● **Work instructions**
Which lines of the entries contain the word "enseignant"? Please list them.

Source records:
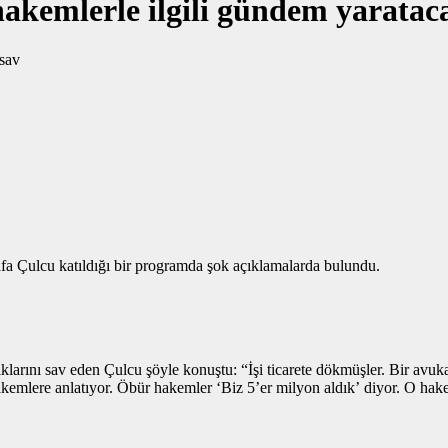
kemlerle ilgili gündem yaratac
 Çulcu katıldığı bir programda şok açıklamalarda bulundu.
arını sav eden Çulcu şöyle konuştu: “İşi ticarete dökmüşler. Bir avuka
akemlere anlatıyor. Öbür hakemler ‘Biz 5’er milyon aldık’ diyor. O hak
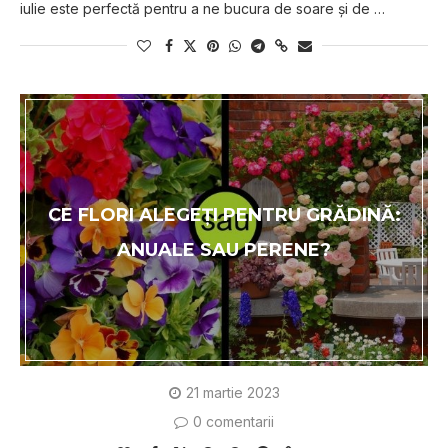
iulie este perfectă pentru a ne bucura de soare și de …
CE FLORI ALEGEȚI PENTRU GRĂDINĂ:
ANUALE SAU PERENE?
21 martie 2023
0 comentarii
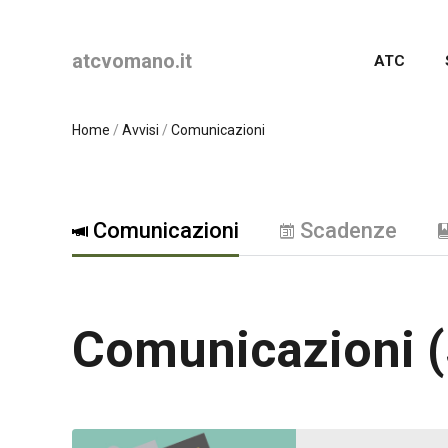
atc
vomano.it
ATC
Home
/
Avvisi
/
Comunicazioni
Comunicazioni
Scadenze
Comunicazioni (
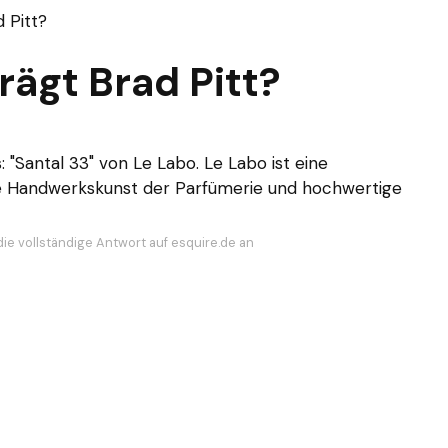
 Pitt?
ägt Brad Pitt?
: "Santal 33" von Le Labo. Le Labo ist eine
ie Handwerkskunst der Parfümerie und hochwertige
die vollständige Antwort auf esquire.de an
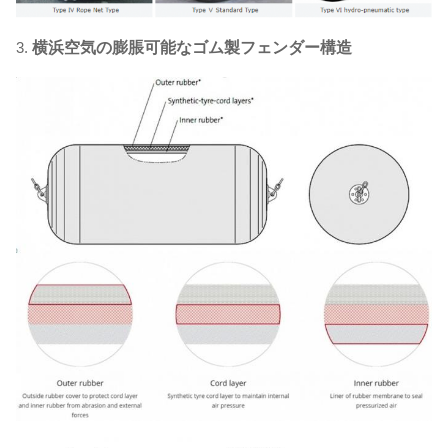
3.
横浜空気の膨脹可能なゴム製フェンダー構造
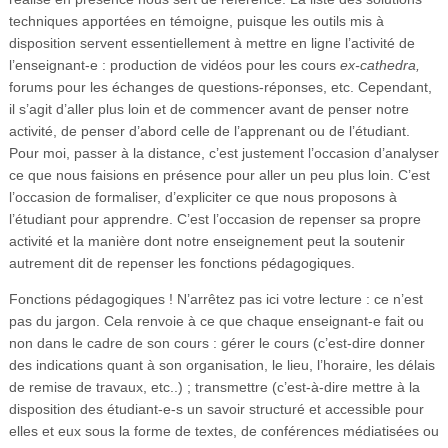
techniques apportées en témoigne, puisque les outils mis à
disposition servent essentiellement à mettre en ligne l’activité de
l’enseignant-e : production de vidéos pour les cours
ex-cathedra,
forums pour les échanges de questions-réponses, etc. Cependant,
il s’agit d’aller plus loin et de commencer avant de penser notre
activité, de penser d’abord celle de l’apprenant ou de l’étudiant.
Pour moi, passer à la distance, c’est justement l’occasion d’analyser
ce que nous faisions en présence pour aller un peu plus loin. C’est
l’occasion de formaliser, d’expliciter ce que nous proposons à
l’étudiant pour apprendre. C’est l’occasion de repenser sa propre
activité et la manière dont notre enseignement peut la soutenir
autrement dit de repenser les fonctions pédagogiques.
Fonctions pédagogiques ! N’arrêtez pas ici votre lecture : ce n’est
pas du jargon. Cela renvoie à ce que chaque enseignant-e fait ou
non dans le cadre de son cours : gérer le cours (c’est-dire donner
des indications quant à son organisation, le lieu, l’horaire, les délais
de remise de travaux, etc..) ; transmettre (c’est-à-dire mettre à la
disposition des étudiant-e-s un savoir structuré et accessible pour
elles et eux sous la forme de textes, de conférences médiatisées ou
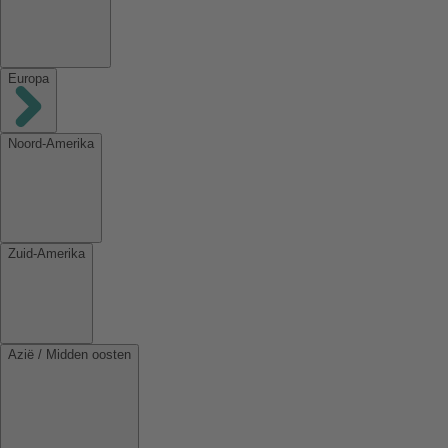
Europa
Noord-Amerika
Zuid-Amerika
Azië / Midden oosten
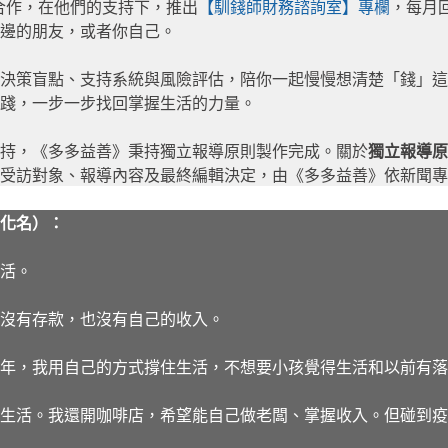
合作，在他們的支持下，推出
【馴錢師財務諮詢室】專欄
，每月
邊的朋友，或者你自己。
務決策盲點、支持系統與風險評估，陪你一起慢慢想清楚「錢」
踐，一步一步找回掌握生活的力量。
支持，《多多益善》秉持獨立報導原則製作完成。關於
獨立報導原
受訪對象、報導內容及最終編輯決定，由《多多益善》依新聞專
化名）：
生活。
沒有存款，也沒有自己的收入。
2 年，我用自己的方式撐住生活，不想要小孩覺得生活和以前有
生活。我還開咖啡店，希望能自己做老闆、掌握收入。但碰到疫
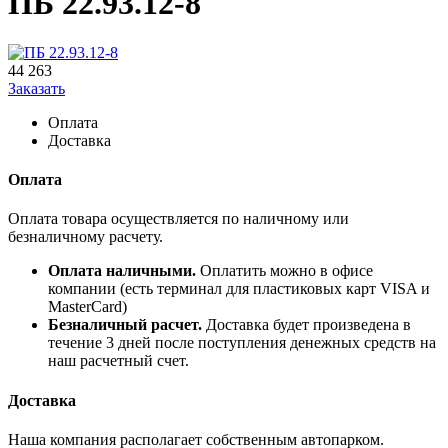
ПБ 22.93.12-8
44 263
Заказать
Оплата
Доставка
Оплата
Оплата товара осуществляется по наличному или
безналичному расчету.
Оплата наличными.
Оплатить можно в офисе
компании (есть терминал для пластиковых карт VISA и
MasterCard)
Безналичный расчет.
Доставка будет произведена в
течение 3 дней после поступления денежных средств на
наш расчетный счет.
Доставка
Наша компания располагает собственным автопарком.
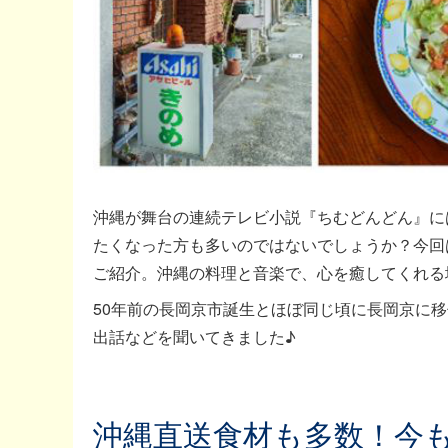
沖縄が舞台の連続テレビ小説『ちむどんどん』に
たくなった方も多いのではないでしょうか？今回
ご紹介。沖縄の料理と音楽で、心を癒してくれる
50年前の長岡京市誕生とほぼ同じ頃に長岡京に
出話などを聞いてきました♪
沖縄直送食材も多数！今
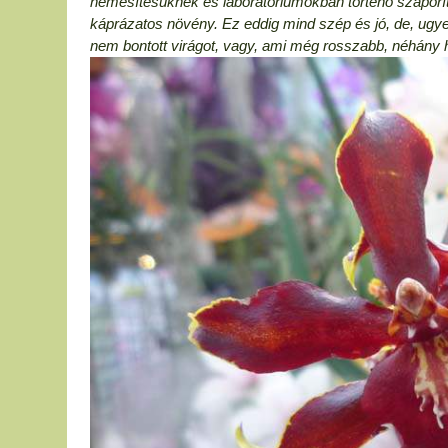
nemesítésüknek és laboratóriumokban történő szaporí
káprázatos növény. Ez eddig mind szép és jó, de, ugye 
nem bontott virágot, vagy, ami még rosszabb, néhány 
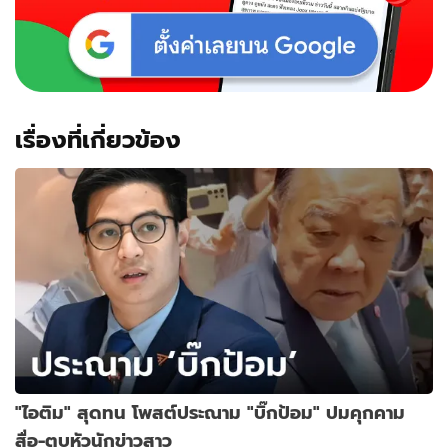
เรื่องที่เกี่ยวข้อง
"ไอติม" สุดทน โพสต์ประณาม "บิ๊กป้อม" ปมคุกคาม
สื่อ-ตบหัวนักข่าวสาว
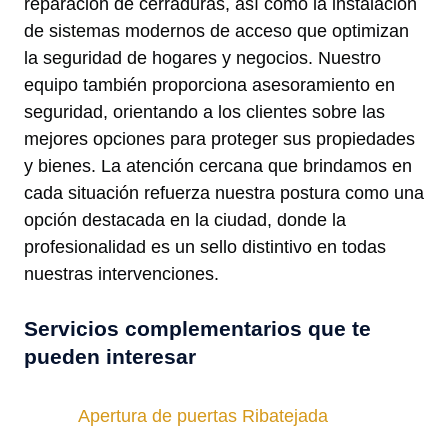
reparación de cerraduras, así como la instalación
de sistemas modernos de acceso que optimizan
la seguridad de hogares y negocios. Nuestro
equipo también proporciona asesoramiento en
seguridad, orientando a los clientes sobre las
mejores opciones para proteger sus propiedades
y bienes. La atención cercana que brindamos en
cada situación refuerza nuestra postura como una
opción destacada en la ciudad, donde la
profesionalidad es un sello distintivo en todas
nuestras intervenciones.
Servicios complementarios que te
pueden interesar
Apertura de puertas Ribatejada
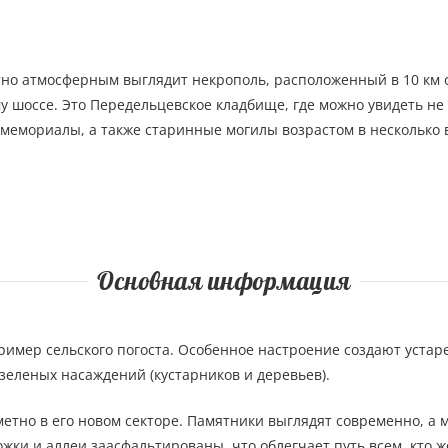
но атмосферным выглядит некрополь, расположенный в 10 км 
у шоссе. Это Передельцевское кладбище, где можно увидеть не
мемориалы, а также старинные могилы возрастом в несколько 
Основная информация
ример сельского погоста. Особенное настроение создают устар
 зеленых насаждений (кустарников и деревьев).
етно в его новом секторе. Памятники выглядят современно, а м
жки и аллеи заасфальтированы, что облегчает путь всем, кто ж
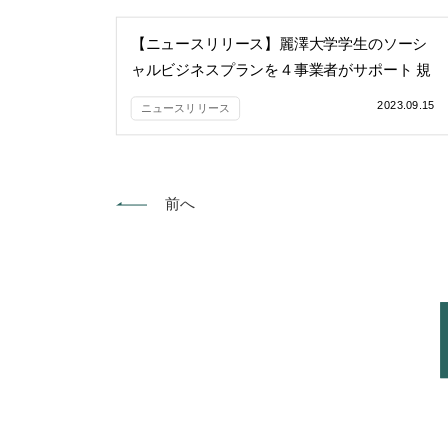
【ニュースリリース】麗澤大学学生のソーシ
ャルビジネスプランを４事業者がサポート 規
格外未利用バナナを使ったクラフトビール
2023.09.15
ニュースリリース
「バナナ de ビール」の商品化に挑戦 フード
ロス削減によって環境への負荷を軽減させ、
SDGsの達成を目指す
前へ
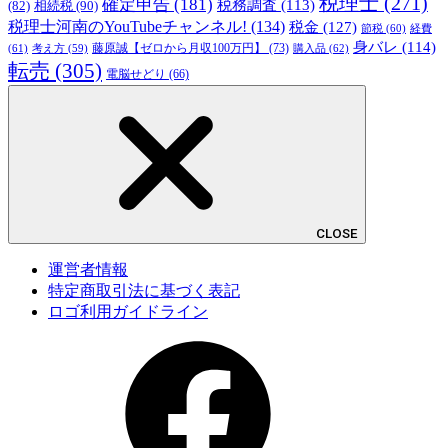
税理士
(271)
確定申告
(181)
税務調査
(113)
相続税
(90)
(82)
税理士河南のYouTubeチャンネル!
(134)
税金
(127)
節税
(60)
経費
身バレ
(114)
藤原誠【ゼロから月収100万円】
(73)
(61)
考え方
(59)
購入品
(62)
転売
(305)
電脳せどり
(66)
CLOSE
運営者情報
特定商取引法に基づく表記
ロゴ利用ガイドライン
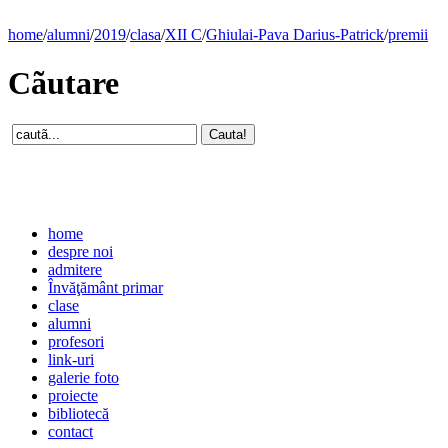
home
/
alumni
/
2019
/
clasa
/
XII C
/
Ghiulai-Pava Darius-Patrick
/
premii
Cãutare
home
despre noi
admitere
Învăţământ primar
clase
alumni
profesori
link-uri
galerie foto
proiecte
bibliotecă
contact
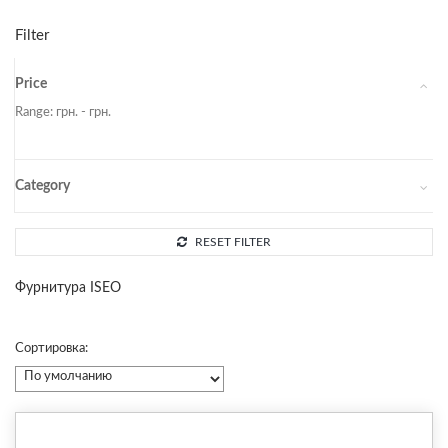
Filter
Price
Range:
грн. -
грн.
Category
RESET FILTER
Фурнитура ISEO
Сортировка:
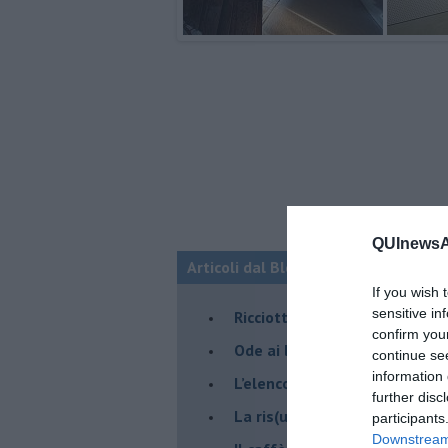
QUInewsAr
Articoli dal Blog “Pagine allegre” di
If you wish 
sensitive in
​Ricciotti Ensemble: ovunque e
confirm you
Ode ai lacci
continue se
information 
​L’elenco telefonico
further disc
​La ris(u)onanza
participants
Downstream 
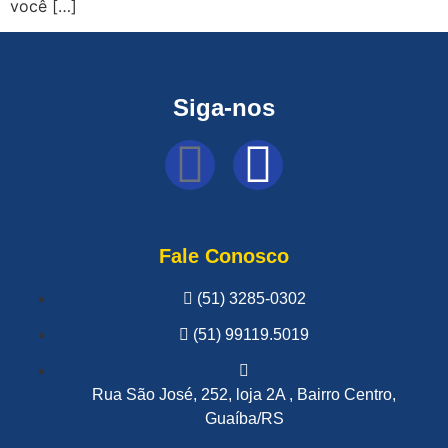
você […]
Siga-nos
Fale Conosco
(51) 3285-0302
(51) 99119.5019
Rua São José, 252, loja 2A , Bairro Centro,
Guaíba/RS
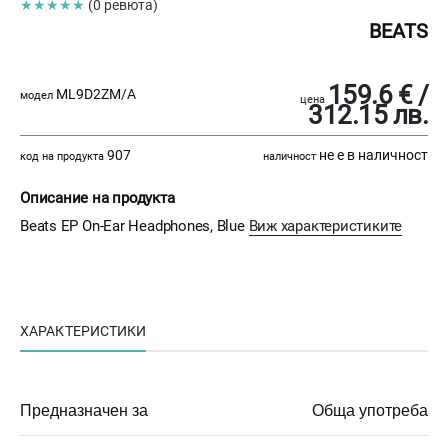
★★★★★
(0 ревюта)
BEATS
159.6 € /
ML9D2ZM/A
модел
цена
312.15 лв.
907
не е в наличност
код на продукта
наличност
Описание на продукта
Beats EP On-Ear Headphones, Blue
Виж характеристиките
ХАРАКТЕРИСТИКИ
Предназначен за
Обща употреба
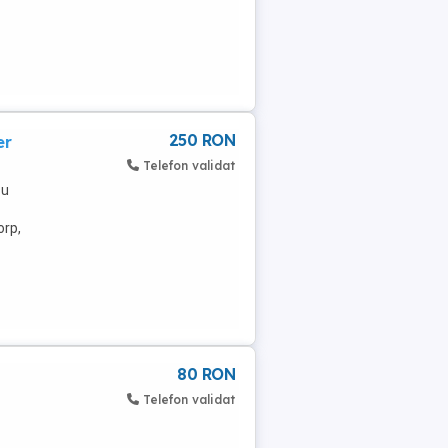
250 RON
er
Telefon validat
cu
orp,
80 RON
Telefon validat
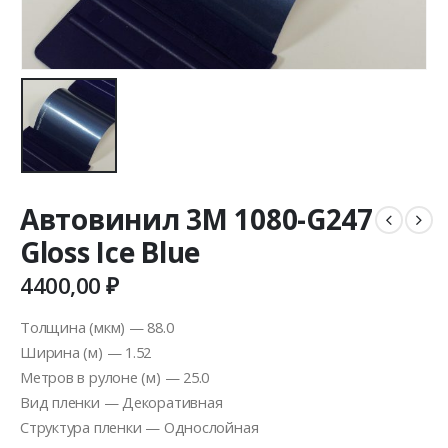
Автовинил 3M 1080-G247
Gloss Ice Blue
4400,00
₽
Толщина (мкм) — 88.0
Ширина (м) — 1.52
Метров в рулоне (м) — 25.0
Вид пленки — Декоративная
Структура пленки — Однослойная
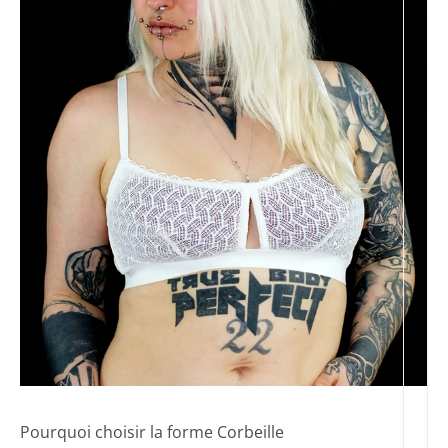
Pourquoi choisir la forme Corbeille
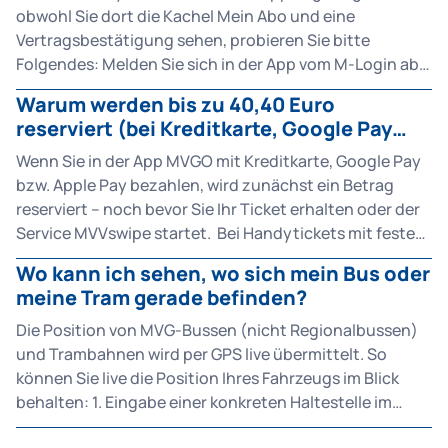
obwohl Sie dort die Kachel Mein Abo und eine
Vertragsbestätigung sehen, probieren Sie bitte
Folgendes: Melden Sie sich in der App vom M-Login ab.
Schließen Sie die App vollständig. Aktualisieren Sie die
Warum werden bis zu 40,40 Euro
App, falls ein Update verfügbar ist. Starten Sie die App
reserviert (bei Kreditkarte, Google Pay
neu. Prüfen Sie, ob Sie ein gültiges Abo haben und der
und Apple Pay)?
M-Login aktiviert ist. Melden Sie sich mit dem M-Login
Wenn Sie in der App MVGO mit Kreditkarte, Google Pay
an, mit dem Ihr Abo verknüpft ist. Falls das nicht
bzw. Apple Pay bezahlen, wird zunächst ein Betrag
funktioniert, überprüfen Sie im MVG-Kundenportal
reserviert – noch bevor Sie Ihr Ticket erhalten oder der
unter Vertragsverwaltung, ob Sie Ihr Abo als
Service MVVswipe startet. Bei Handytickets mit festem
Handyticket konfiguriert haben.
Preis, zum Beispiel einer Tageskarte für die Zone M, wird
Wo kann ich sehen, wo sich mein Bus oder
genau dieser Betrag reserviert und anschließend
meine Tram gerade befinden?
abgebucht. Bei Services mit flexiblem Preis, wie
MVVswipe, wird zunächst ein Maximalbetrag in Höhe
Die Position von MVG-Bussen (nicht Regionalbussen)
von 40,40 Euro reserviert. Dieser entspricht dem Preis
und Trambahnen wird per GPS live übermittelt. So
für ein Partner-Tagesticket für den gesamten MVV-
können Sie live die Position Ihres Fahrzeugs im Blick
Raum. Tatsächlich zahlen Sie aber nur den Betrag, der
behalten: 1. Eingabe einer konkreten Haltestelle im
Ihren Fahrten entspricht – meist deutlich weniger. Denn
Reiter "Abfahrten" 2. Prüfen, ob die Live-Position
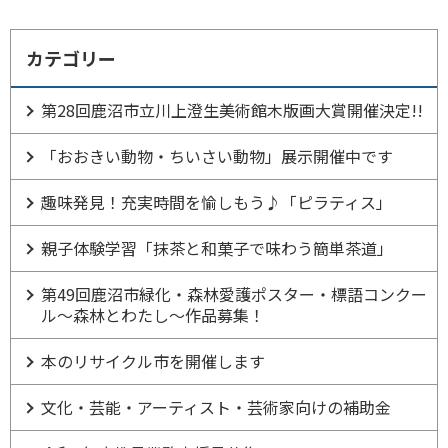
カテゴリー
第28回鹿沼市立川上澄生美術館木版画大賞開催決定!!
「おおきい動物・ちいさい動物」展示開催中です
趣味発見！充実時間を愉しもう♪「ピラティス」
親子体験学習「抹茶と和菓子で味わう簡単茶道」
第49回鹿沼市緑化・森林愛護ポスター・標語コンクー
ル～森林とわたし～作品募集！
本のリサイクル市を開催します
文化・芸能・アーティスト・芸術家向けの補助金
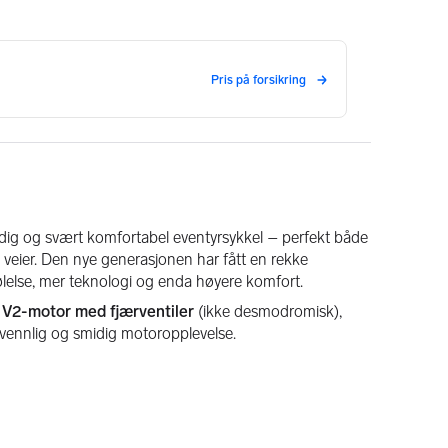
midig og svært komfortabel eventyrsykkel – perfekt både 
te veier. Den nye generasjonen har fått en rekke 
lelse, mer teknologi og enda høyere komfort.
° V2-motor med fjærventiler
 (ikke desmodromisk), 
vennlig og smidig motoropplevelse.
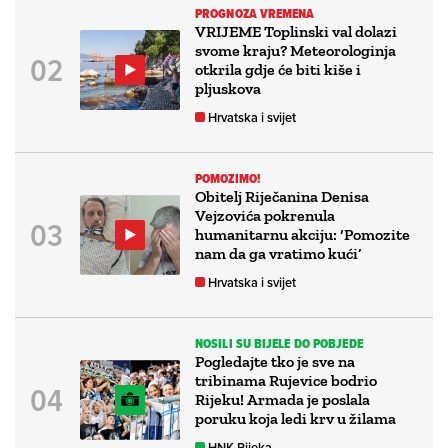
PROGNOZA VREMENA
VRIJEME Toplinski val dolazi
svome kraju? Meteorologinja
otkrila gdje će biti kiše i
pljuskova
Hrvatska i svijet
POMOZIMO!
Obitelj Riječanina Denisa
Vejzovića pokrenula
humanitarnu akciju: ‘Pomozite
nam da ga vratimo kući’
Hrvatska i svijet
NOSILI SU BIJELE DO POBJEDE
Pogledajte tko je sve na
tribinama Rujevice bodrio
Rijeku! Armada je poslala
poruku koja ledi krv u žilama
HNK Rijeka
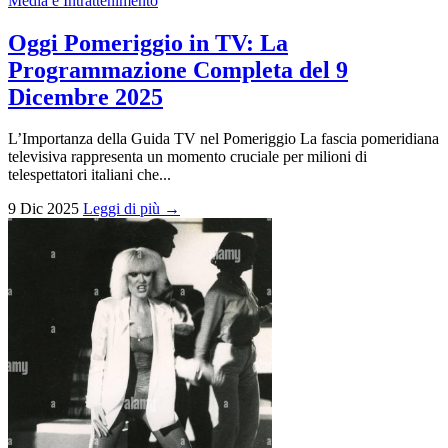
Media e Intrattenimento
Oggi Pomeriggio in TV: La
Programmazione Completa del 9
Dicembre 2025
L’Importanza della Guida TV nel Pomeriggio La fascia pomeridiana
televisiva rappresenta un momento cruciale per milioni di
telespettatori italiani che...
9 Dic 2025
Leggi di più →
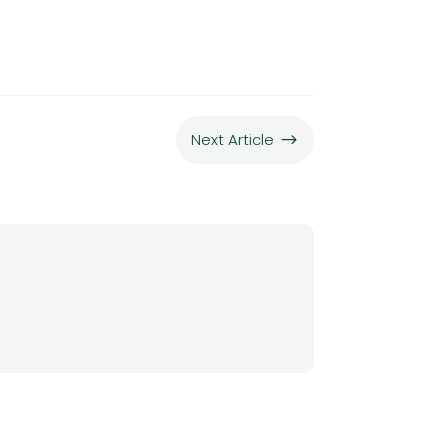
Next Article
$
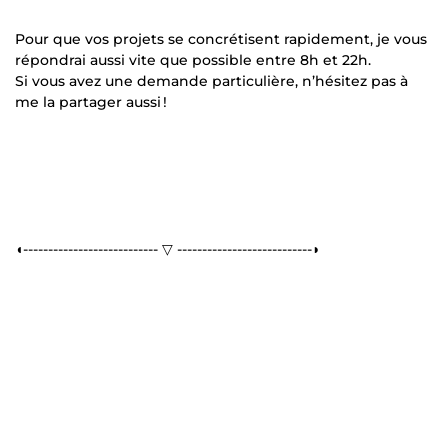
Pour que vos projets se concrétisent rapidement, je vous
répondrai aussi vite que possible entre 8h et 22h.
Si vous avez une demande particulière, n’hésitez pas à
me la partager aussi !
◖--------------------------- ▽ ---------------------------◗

● **Result of this exercise**
l’enseignant-e : production de vidéos pour les cours
pas du jargon. Cela renvoie à ce que chaque enseignant-e fait ou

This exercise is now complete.